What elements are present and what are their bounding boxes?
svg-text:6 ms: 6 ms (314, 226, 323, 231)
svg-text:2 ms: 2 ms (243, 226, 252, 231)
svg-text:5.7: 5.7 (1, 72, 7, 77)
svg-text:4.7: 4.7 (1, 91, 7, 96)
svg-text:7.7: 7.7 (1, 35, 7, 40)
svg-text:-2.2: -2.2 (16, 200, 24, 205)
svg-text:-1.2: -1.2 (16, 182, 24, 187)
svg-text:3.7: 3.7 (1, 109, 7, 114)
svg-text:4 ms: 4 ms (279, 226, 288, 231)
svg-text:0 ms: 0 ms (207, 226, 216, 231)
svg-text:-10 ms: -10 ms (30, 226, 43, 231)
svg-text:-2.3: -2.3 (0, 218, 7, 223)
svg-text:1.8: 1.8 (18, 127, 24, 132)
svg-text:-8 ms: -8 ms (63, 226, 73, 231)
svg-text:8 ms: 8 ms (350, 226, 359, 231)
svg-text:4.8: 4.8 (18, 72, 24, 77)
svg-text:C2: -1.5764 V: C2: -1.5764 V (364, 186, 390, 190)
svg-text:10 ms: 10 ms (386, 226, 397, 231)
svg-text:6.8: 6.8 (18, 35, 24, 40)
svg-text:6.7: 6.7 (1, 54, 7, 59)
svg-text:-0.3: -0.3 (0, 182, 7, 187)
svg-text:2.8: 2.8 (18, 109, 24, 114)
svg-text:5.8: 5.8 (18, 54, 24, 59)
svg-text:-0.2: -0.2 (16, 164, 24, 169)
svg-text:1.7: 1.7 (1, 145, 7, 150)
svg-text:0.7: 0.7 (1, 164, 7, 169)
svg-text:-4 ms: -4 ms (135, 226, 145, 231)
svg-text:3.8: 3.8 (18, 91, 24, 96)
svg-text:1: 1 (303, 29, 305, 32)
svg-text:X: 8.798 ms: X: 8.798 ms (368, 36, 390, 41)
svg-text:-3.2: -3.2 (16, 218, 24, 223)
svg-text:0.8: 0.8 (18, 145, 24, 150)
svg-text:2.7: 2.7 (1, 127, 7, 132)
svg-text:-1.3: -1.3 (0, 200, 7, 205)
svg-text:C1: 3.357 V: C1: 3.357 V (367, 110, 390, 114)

Prompt >>
Retype the lines above, keeping every character.

Written answer >>
What elements are present and what are their bounding boxes?
svg-text:6 ms: 6 ms (314, 226, 323, 231)
svg-text:2 ms: 2 ms (243, 226, 252, 231)
svg-text:5.7: 5.7 (1, 72, 7, 77)
svg-text:4.7: 4.7 (1, 91, 7, 96)
svg-text:7.7: 7.7 (1, 35, 7, 40)
svg-text:-2.2: -2.2 (16, 200, 24, 205)
svg-text:-1.2: -1.2 (16, 182, 24, 187)
svg-text:3.7: 3.7 (1, 109, 7, 114)
svg-text:4 ms: 4 ms (279, 226, 288, 231)
svg-text:0 ms: 0 ms (207, 226, 216, 231)
svg-text:-10 ms: -10 ms (30, 226, 43, 231)
svg-text:-2.3: -2.3 (0, 218, 7, 223)
svg-text:1.8: 1.8 (18, 127, 24, 132)
svg-text:-8 ms: -8 ms (63, 226, 73, 231)
svg-text:8 ms: 8 ms (350, 226, 359, 231)
svg-text:4.8: 4.8 (18, 72, 24, 77)
svg-text:C2: -1.5764 V: C2: -1.5764 V (364, 186, 390, 190)
svg-text:10 ms: 10 ms (386, 226, 397, 231)
svg-text:6.8: 6.8 (18, 35, 24, 40)
svg-text:6.7: 6.7 (1, 54, 7, 59)
svg-text:-0.3: -0.3 (0, 182, 7, 187)
svg-text:2.8: 2.8 (18, 109, 24, 114)
svg-text:5.8: 5.8 (18, 54, 24, 59)
svg-text:-0.2: -0.2 (16, 164, 24, 169)
svg-text:1.7: 1.7 (1, 145, 7, 150)
svg-text:0.7: 0.7 (1, 164, 7, 169)
svg-text:-4 ms: -4 ms (135, 226, 145, 231)
svg-text:3.8: 3.8 (18, 91, 24, 96)
svg-text:1: 1 (303, 29, 305, 32)
svg-text:X: 8.798 ms: X: 8.798 ms (368, 36, 390, 41)
svg-text:-3.2: -3.2 (16, 218, 24, 223)
svg-text:0.8: 0.8 (18, 145, 24, 150)
svg-text:2.7: 2.7 (1, 127, 7, 132)
svg-text:-1.3: -1.3 (0, 200, 7, 205)
svg-text:C1: 3.357 V: C1: 3.357 V (367, 110, 390, 114)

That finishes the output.